[[ Dataset, beginning ]]

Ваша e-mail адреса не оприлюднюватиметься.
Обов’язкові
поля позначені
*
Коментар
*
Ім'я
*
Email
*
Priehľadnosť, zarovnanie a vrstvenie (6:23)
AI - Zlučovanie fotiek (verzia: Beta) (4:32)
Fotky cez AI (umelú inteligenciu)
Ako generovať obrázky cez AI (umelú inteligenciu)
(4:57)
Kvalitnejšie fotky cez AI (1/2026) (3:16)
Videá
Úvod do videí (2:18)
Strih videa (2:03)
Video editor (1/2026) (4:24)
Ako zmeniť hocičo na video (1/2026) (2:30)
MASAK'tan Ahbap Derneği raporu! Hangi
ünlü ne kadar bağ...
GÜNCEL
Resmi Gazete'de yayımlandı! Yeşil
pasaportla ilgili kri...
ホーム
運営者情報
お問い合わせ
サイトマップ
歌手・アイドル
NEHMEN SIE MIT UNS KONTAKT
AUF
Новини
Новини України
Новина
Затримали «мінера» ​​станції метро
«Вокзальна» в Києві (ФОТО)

[[ Dataset, end ]]
[[ Dataset, beginning ]]

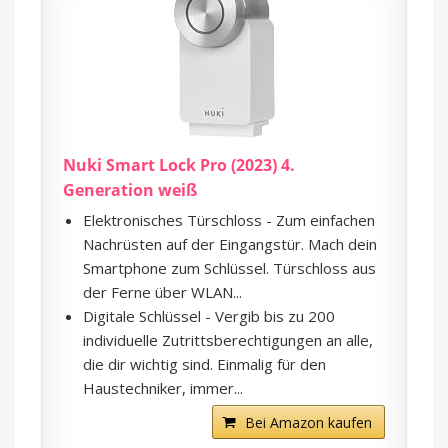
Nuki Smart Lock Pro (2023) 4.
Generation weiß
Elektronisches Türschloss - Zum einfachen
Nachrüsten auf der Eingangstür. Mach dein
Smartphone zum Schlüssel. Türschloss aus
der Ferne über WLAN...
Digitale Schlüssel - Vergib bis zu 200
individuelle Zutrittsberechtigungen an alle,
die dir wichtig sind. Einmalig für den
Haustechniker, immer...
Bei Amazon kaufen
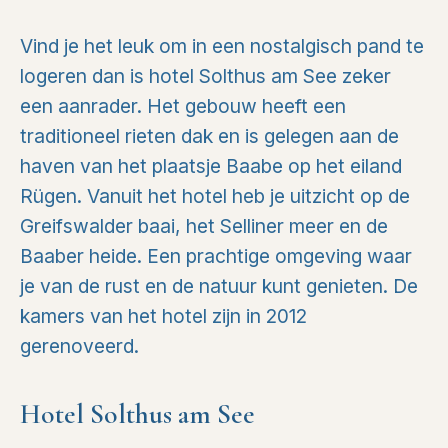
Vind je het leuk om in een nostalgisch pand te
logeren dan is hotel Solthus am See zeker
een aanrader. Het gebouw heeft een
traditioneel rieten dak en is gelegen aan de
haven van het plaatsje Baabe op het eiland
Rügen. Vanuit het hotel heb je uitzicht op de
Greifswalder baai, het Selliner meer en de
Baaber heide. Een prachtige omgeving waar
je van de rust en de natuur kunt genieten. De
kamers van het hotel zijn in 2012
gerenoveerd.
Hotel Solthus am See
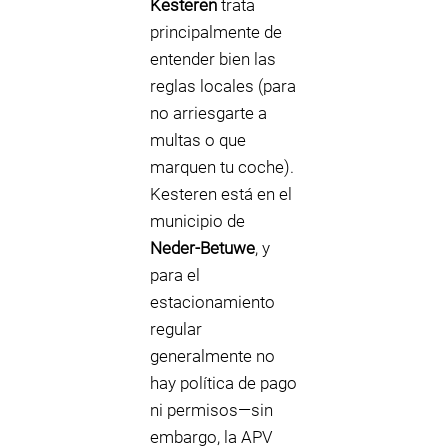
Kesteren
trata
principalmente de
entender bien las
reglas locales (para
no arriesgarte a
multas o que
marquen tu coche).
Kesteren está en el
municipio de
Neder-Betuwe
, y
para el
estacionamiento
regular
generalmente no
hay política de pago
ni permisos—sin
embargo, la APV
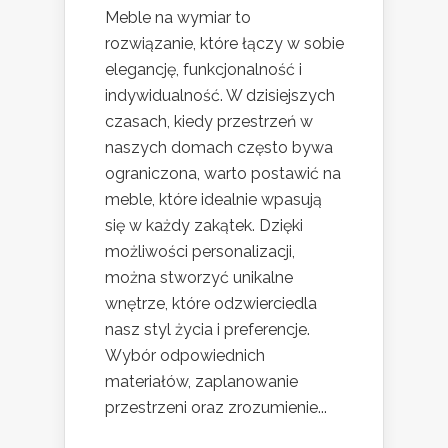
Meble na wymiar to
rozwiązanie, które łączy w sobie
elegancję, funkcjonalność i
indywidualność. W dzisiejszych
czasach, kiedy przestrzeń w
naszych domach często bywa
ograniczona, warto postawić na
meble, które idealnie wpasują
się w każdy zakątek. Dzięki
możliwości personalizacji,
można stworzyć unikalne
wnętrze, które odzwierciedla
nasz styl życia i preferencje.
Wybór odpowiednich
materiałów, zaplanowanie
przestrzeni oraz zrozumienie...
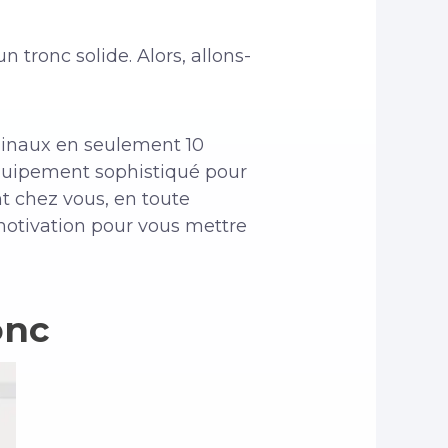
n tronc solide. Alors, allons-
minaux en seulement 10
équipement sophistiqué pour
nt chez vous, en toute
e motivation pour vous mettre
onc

[[ Dataset, end ]]

What is needed is the number of lines in the data that contain "które", given with nothing else.

3